Found in chicken coop, war medal returned to family
"I just want to touch it and feel it," said Dorothy McNaughton, the niece of Lance Cpl. William Evlyn Skinner, the man whose name is engraved on the edge of the copper Victory Medal.
McNaughton never met her uncle because just as she was entering the world 91 years ago, Skinner was dying in the fields of France.
When he was killed at the Battle of Amiens on Aug. 8, 1918, the English-born Skinner was 21, unmarried and childless. He was later awarded a Victory Medal, as were all soldiers who saw action in the First World War, and it was eventually sent to his mother.

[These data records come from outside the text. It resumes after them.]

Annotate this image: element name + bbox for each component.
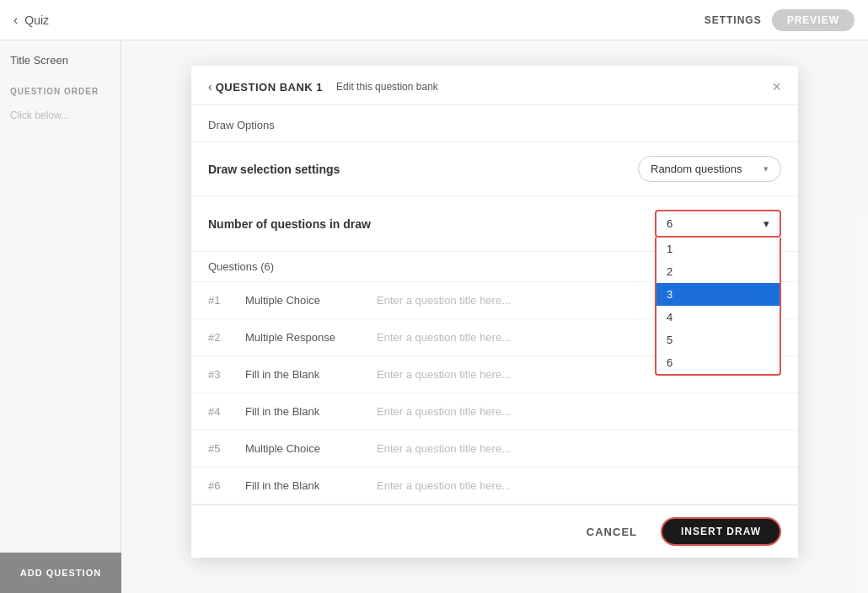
sidebar: Title Screen QUESTION ORDER Click below.… bbox=[0, 40, 121, 593]
question-num-4: #4 bbox=[208, 405, 232, 418]
modal-footer: CANCEL INSERT DRAW bbox=[191, 505, 798, 558]
dropdown-option-5[interactable]: 5 bbox=[656, 329, 780, 351]
question-bank-title: QUESTION BANK 1 bbox=[216, 81, 323, 93]
sidebar-click-below: Click below... bbox=[0, 103, 121, 128]
insert-draw-button[interactable]: INSERT DRAW bbox=[661, 517, 781, 546]
top-bar-right: SETTINGS PREVIEW bbox=[705, 9, 855, 31]
add-question-bar[interactable]: ADD QUESTION bbox=[0, 553, 121, 593]
question-title-6: Enter a question title here... bbox=[377, 479, 781, 492]
question-num-3: #3 bbox=[208, 368, 232, 381]
table-row: #6 Fill in the Blank Enter a question ti… bbox=[191, 467, 798, 505]
question-type-2: Multiple Response bbox=[245, 331, 363, 344]
question-type-4: Fill in the Blank bbox=[245, 405, 363, 418]
top-bar: ‹ Quiz SETTINGS PREVIEW bbox=[0, 0, 868, 40]
question-num-1: #1 bbox=[208, 294, 232, 307]
back-arrow-icon[interactable]: ‹ bbox=[13, 13, 18, 28]
table-row: #5 Multiple Choice Enter a question titl… bbox=[191, 430, 798, 467]
draw-selection-label: Draw selection settings bbox=[208, 163, 340, 176]
dropdown-option-2[interactable]: 2 bbox=[656, 260, 780, 283]
dropdown-option-3[interactable]: 3 bbox=[656, 283, 780, 306]
draw-selection-row: Draw selection settings Random questions… bbox=[191, 142, 798, 196]
question-type-5: Multiple Choice bbox=[245, 442, 363, 455]
chevron-down-icon: ▾ bbox=[764, 163, 769, 174]
draw-selection-value: Random questions bbox=[651, 163, 742, 175]
sidebar-title-screen[interactable]: Title Screen bbox=[0, 40, 121, 80]
number-dropdown-container: 6 ▾ 1 2 3 4 5 6 bbox=[655, 210, 781, 238]
draw-options-header: Draw Options bbox=[191, 105, 798, 142]
question-type-6: Fill in the Blank bbox=[245, 479, 363, 492]
dropdown-option-6[interactable]: 6 bbox=[656, 351, 780, 374]
top-bar-left: ‹ Quiz bbox=[13, 13, 49, 28]
question-title-5: Enter a question title here... bbox=[377, 442, 781, 455]
add-question-label: ADD QUESTION bbox=[20, 568, 101, 578]
modal-close-button[interactable]: × bbox=[772, 79, 781, 94]
chevron-down-icon-2: ▾ bbox=[764, 217, 769, 230]
table-row: #4 Fill in the Blank Enter a question ti… bbox=[191, 393, 798, 430]
question-type-1: Multiple Choice bbox=[245, 294, 363, 307]
modal-dialog: ‹ QUESTION BANK 1 Edit this question ban… bbox=[191, 66, 798, 558]
question-num-6: #6 bbox=[208, 479, 232, 492]
dropdown-option-4[interactable]: 4 bbox=[656, 306, 780, 329]
question-num-2: #2 bbox=[208, 331, 232, 344]
question-type-3: Fill in the Blank bbox=[245, 368, 363, 381]
edit-question-bank-link[interactable]: Edit this question bank bbox=[336, 81, 438, 93]
question-num-5: #5 bbox=[208, 442, 232, 455]
sidebar-question-order-label: QUESTION ORDER bbox=[0, 80, 121, 103]
dropdown-option-1[interactable]: 1 bbox=[656, 238, 780, 260]
quiz-title: Quiz bbox=[24, 13, 49, 27]
main-area: ‹ QUESTION BANK 1 Edit this question ban… bbox=[121, 40, 868, 593]
number-dropdown-value: 6 bbox=[667, 217, 672, 230]
settings-label[interactable]: SETTINGS bbox=[705, 14, 762, 26]
number-dropdown-button[interactable]: 6 ▾ bbox=[655, 210, 781, 238]
number-of-questions-row: Number of questions in draw 6 ▾ 1 2 3 4 bbox=[191, 196, 798, 252]
preview-button[interactable]: PREVIEW bbox=[772, 9, 855, 31]
modal-header: ‹ QUESTION BANK 1 Edit this question ban… bbox=[191, 66, 798, 105]
number-dropdown-list: 1 2 3 4 5 6 bbox=[655, 238, 781, 376]
modal-back-button[interactable]: ‹ QUESTION BANK 1 bbox=[208, 80, 323, 93]
chevron-left-icon: ‹ bbox=[208, 80, 212, 93]
cancel-button[interactable]: CANCEL bbox=[573, 519, 651, 545]
modal-overlay: ‹ QUESTION BANK 1 Edit this question ban… bbox=[121, 40, 868, 593]
modal-body: Draw Options Draw selection settings Ran… bbox=[191, 105, 798, 505]
number-of-questions-label: Number of questions in draw bbox=[208, 217, 371, 231]
question-title-4: Enter a question title here... bbox=[377, 405, 781, 418]
draw-selection-dropdown[interactable]: Random questions ▾ bbox=[638, 156, 781, 182]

But figuring out how it got into the hands of a boy playing in a chicken run in Canada four decades later took some detective work by a few curious Chatham residents, including the one who found it.
Show-and-tell attraction
Andy VanDerMolen was a curious 12-year-old in the 1960s playing in the yard of his family's farmhouse in Chatham when he spotted something glinting in the chicken coop.
VanDerMolen enlisted the help of Dave Benson, the director of the Chatham-Kent Museum, who brought in the media to get the story of the medal out to the public.
Laurel Van Dommelen saw the story from her home in England, and began sleuthing, along with the people who currently own the Chatham home where VanDerMolen found the medal. They were unable to figure out how the medal wound up in the chicken coop.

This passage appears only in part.